Son Güncelleme: Pazartesi 13.03.2017
Annem bile izlerken bana gıcık oluyor
‘Kırgın Çiçekler’ dizisindeki başarılı performansıyla dikkatleri üzerine çeken Nil Keser: Kötü karakteri oynadığım için çok mutluyum. Çünkü inanılmaz bir tecrübe edindim. Kendim hiç bir zaman yapmayacağım şeyleri o karakterle yaşadım
'Kırgın Çiçekler' dizisiyle yıldızı parlayan oyuncu Nil Keser'le buluşup samimi bir sohbet gerçekleştirdik.
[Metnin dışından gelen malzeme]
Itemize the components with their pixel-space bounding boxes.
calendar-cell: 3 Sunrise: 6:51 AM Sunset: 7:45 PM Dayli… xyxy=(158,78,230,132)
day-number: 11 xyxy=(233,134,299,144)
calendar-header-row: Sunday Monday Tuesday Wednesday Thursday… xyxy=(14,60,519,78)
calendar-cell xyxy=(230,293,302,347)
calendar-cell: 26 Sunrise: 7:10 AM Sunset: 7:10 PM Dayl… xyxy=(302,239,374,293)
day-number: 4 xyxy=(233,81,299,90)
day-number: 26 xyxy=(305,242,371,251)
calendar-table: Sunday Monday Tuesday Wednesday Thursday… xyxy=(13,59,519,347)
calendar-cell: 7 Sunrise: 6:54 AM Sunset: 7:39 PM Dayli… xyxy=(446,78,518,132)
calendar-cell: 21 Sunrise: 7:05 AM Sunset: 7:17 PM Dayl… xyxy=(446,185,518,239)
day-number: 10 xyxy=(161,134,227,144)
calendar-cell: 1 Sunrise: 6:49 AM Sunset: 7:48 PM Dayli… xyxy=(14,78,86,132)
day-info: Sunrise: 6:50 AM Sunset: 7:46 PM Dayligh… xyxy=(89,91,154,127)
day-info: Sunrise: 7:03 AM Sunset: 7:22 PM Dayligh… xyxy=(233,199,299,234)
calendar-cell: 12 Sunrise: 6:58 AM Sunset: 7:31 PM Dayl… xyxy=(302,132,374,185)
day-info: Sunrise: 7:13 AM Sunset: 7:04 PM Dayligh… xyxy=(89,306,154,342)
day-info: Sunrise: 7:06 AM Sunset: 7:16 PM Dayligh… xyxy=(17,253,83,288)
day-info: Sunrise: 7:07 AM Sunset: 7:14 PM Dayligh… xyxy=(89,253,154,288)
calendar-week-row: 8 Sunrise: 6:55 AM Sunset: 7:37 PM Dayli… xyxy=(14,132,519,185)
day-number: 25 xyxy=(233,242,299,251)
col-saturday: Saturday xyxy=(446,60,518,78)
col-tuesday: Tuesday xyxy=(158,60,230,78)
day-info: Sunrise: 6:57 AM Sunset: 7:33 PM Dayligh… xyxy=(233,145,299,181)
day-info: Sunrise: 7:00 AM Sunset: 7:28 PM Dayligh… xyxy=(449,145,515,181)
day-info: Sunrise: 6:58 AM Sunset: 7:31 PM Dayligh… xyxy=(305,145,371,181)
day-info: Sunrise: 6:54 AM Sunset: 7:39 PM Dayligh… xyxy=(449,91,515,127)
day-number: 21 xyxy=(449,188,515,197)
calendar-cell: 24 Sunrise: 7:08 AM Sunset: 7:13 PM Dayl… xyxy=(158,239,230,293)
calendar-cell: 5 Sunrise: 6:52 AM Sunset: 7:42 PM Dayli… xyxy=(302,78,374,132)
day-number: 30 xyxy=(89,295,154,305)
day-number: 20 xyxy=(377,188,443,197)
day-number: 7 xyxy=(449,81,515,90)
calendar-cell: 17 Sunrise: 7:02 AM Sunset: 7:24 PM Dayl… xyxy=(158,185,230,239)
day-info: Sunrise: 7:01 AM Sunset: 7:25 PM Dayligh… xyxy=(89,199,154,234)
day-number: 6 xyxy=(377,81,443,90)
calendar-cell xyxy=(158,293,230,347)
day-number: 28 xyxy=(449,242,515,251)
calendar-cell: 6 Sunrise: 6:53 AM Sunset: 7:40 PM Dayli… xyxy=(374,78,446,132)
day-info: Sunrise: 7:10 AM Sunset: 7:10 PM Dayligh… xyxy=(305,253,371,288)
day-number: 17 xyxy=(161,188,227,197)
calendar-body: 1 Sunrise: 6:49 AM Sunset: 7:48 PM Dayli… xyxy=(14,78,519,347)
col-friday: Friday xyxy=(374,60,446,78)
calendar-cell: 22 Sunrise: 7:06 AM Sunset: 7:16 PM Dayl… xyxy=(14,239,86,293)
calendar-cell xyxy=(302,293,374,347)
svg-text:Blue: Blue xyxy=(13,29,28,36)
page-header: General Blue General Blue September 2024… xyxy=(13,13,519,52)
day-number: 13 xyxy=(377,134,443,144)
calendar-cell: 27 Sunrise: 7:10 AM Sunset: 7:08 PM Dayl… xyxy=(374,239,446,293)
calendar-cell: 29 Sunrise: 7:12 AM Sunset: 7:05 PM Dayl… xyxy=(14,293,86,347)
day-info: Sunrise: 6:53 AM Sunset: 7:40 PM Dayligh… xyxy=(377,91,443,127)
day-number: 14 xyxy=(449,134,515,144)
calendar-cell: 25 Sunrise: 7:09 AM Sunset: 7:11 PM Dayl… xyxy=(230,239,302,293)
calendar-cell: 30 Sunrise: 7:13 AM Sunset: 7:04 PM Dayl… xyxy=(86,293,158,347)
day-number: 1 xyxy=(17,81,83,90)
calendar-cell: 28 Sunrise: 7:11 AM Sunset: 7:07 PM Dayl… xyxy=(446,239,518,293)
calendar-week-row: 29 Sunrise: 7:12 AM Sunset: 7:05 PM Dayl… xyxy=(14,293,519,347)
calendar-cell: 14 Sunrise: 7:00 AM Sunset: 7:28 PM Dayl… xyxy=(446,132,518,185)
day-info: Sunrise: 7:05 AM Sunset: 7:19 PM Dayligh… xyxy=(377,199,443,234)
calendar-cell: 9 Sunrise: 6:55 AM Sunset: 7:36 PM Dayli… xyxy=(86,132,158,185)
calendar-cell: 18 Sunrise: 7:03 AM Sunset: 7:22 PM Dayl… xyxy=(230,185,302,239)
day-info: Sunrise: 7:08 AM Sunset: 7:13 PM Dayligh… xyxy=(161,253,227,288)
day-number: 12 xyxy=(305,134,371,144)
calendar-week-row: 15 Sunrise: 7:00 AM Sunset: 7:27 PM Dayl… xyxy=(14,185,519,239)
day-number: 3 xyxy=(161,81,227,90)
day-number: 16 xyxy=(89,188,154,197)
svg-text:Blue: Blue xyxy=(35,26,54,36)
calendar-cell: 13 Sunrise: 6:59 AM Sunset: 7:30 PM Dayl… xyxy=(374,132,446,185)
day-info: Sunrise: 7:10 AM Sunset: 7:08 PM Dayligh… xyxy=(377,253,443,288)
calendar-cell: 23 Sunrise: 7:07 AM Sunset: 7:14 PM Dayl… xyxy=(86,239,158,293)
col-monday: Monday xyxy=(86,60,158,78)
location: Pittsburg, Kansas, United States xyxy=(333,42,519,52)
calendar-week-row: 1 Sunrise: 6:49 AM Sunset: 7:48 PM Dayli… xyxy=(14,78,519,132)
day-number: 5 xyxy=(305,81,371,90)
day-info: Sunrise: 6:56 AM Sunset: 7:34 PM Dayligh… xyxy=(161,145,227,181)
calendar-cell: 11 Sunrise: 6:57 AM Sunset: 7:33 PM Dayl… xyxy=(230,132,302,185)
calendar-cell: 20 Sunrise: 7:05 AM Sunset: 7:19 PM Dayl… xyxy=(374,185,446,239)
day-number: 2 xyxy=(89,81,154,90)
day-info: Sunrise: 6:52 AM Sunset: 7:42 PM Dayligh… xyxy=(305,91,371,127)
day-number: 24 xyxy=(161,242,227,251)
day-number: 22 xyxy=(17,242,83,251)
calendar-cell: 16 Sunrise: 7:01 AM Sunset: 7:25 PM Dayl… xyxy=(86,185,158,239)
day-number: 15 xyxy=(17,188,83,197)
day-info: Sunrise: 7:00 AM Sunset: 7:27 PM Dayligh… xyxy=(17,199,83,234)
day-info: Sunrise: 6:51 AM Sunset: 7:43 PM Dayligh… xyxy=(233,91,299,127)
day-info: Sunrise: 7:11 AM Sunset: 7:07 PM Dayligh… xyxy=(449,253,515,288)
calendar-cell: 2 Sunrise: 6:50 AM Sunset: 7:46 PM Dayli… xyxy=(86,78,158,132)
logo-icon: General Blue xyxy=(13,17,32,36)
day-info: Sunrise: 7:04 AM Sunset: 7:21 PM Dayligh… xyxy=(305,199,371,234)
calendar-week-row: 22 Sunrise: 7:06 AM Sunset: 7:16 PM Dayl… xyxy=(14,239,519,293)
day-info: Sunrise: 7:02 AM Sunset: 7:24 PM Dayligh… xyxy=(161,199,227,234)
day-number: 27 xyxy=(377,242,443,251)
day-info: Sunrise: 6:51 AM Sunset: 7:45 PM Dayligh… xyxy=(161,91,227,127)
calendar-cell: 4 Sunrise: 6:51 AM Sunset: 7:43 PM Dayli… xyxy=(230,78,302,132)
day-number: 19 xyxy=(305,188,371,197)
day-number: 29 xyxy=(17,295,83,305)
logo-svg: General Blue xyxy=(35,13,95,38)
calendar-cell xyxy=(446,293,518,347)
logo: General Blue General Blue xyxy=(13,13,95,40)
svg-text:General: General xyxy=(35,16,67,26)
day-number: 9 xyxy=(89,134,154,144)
Genç oyuncu hem dizi, hem de özel hayatı hakkında bilinmeyenleri GÜNAYDIN'a anlattı...
74'üncü bölüm yayınlanacak. Çekimlerimiz gayet güzel gidiyor. Bir sezonu geride bıraktığımız için oturmuş bir setimiz var. Her şey sistemli, keyifli. Birbirimize daha da alıştığımız için çok keyifli.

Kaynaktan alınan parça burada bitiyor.